**Exercise description**.
Please reproduce all the records exactly while leaving out their pictures.

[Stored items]
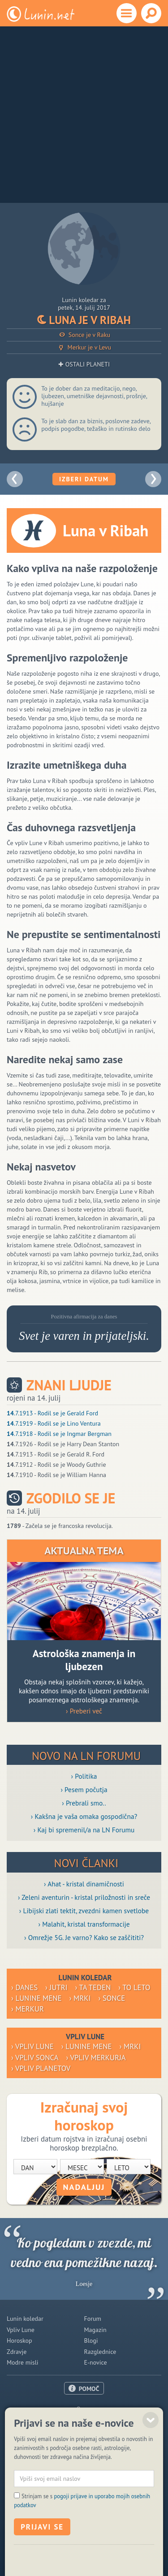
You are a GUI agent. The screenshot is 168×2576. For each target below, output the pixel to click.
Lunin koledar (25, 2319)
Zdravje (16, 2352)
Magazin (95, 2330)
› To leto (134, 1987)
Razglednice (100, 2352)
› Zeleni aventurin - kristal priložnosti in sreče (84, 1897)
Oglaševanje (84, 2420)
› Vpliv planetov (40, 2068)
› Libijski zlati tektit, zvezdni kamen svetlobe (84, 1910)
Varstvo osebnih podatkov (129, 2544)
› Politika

**Your solution**.
You are a GUI agent. The screenshot is 168×2576. For each target below, output the pixel to click.
Lunin koledar (25, 2319)
Zdravje (16, 2352)
Magazin (95, 2330)
› To leto (134, 1987)
Razglednice (100, 2352)
› Zeleni aventurin - kristal priložnosti in sreče (84, 1897)
Oglaševanje (84, 2420)
› Vpliv planetov (40, 2068)
› Libijski zlati tektit, zvezdni kamen svetlobe (84, 1910)
Varstvo osebnih podatkov (129, 2544)
› Politika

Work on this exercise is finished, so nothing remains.